I was furious. She was acting so cold and so …

I don’t know. I turned and walked away.

Had I been nursing a dream we’d get together and fall in love, and one day, one day far in the future, maybe we’d have sex?

Yes. Dur. Of course I had. That’s what you do when you have a horrible crush on someone.

Now it felt like she was calling it out. Just saying it right in the open. It wasn’t kind and it wasn’t fair.

I stormed away into the dark, messy aisles of our stupid, commercial refuge.

I needed a project.

CHAPTER FOUR

ALEX

53–42 MILES

Niko had blisters coming up all over his face. I guess the mask got pushed to the side during the fight with Josie.

I guess the blisters were in his mouth, too. Or his lungs.

Niko rooted around in the plastic storage tub of medicines and found a bottle of Children’s Benadryl.

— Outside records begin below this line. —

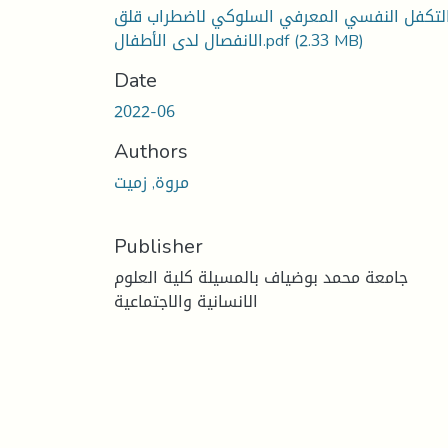
لتكفل النفسي المعرفي السلوكي لاضطراب قلق
(2.33 MB)
الانفصال لدى الأطفال.pdf
Date
2022-06
Authors
مروة, زميت
Publisher
جامعة محمد بوضياف بالمسيلة كلية العلوم
الانسانية والاجتماعية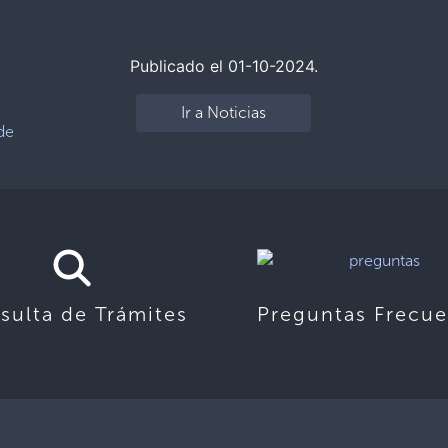
Publicado el 01-10-2024.
Ir a Noticias
de
sulta de Trámites
Preguntas Frecue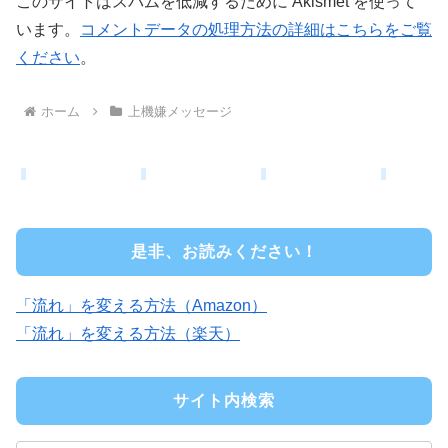
このサイトはスパムを低減するために Akismet を使って
います。
コメントデータの処理方法の詳細はこちらをご覧
ください
。
ホーム
上機嫌メッセージ
是非、お読みください！
「流れ」を変える方法（Amazon）
「流れ」を変える方法（楽天）
サイト内検索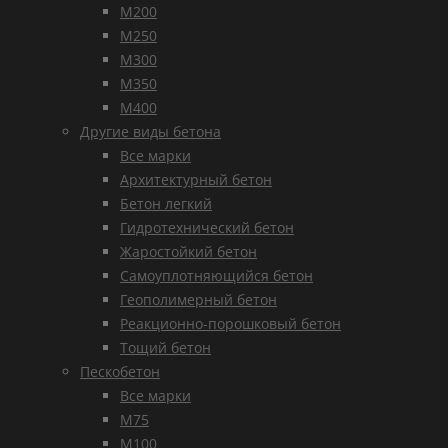
М200
М250
М300
М350
М400
Другие виды бетона
Все марки
Архитектурный бетон
Бетон легкий
Гидротехнический бетон
Жаростойкий бетон
Самоуплотняющийся бетон
Геополимерный бетон
Реакционно-порошковый бетон
Тощий бетон
Пескобетон
Все марки
М75
М100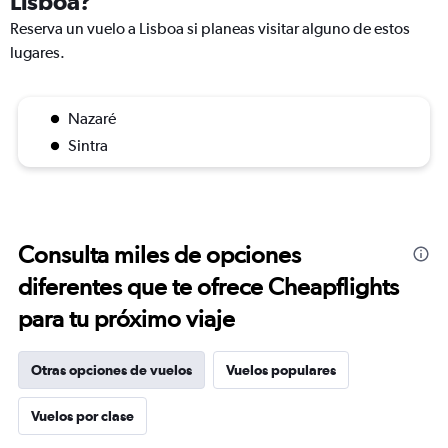
Lisboa?
Reserva un vuelo a Lisboa si planeas visitar alguno de estos
lugares.
Nazaré
Sintra
Consulta miles de opciones
diferentes que te ofrece Cheapflights
para tu próximo viaje
Otras opciones de vuelos
Vuelos populares
Vuelos por clase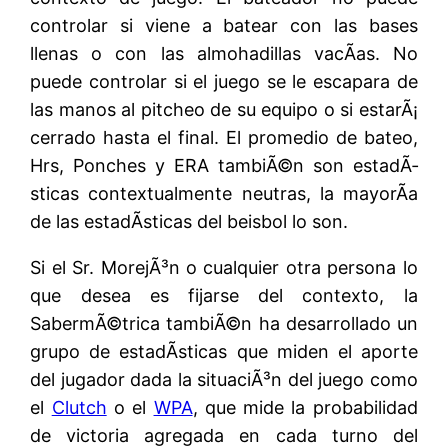
controlar si viene a batear con las bases
llenas o con las almohadillas vacÃ­as. No
puede controlar si el juego se le escapara de
las manos al pitcheo de su equipo o si estarÃ¡
cerrado hasta el final. El promedio de bateo,
Hrs, Ponches y ERA tambiÃ©n son estadÃ­
sticas contextualmente neutras, la mayorÃ­a
de las estadÃ­sticas del beisbol lo son.
Si el Sr. MorejÃ³n o cualquier otra persona lo
que desea es fijarse del contexto, la
SabermÃ©trica tambiÃ©n ha desarrollado un
grupo de estadÃ­sticas que miden el aporte
del jugador dada la situaciÃ³n del juego como
el
Clutch
o el
WPA
, que mide la probabilidad
de victoria agregada en cada turno del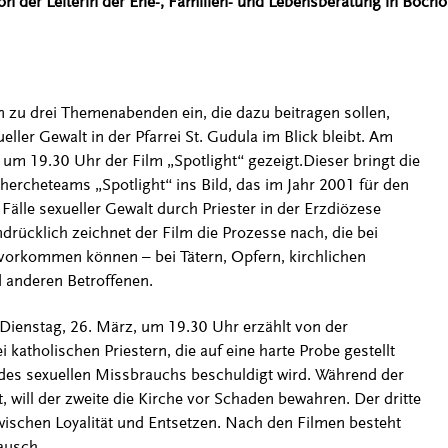
n der Leiterin der Ehe-, Familien- und Lebensberatung in Bocho
n zu drei Themenabenden ein, die dazu beitragen sollen,
eller Gewalt in der Pfarrei St. Gudula im Blick bleibt. Am
 um 19.30 Uhr der Film „Spotlight“ gezeigt.
Dieser bringt die
ercheteams „Spotlight“ ins Bild, das im Jahr 2001 für den
älle sexueller Gewalt durch Priester in der Erzdiözese
drücklich zeichnet der Film die Prozesse nach, die bei
vorkommen können – bei Tätern, Opfern, kirchlichen
 anderen Betroffenen.
Dienstag, 26. März, um 19.30 Uhr erzählt von der
 katholischen Priestern, die auf eine harte Probe gestellt
n des sexuellen Missbrauchs beschuldigt wird. Während der
 will der zweite die Kirche vor Schaden bewahren. Der dritte
zwischen Loyalität und Entsetzen. Nach den Filmen besteht
ausch.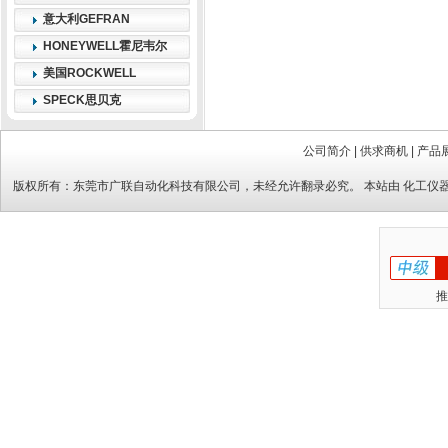
意大利GEFRAN
HONEYWELL霍尼韦尔
美国ROCKWELL
SPECK思贝克
公司简介
|
供求商机
|
产品
版权所有：
东莞市广联自动化科技有限公司
，未经允许翻录必究。 本站由
化工仪
推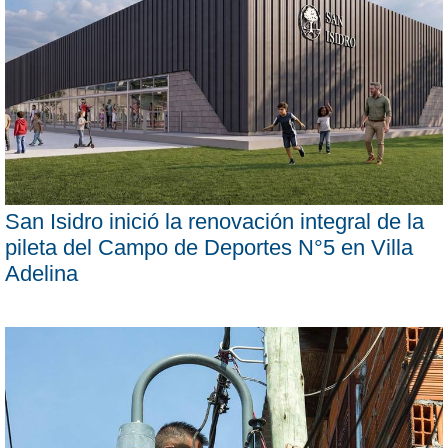
San Isidro inició la renovación integral de la
pileta del Campo de Deportes N°5 en Villa
Adelina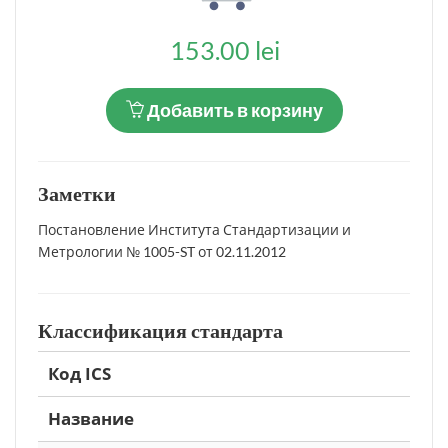
153.00 lei
Добавить в корзину
Заметки
Постановление Института Стандартизации и
Метрологии № 1005-ST от 02.11.2012
Классификация стандарта
Код ICS
Название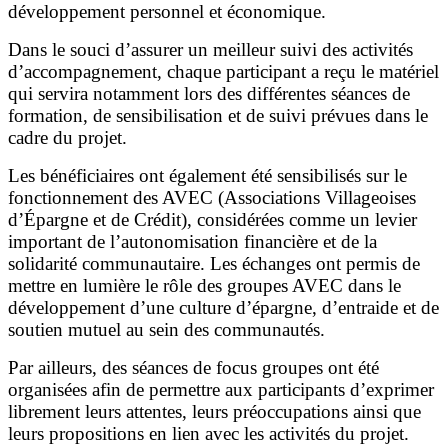
développement personnel et économique.
Dans le souci d’assurer un meilleur suivi des activités
d’accompagnement, chaque participant a reçu le matériel
qui servira notamment lors des différentes séances de
formation, de sensibilisation et de suivi prévues dans le
cadre du projet.
Les bénéficiaires ont également été sensibilisés sur le
fonctionnement des AVEC (Associations Villageoises
d’Épargne et de Crédit), considérées comme un levier
important de l’autonomisation financière et de la
solidarité communautaire. Les échanges ont permis de
mettre en lumière le rôle des groupes AVEC dans le
développement d’une culture d’épargne, d’entraide et de
soutien mutuel au sein des communautés.
Par ailleurs, des séances de focus groupes ont été
organisées afin de permettre aux participants d’exprimer
librement leurs attentes, leurs préoccupations ainsi que
leurs propositions en lien avec les activités du projet.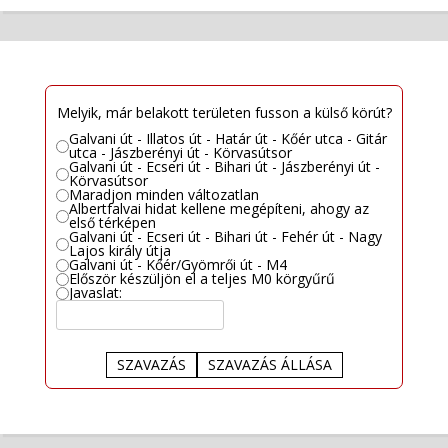
Melyik, már belakott területen fusson a külső körút?
Galvani út - Illatos út - Határ út - Kőér utca - Gitár
utca - Jászberényi út - Körvasútsor
Galvani út - Ecseri út - Bihari út - Jászberényi út -
Körvasútsor
Maradjon minden változatlan
Albertfalvai hidat kellene megépíteni, ahogy az
első térképen
Galvani út - Ecseri út - Bihari út - Fehér út - Nagy
Lajos király útja
Galvani út - Kőér/Gyömrői út - M4
Először készüljön el a teljes M0 körgyűrű
Javaslat:
SZAVAZÁS
SZAVAZÁS ÁLLÁSA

He broke the seal and chugged straight from the bottle.

“Can’t drive,” he gasped. “We’ll rest. Ten minutes.”

He slumped in a seat and bowed his head, trying to breathe.

“Can we take our masks off?” Max asked.

“NO!” Sahalia and I both shouted at once.

“Only people who are type B can take their masks off,” Sahalia said.

“Who’s that again?” asked Batiste.

“You and me and Alex,” Sahalia said, rolling her eyes.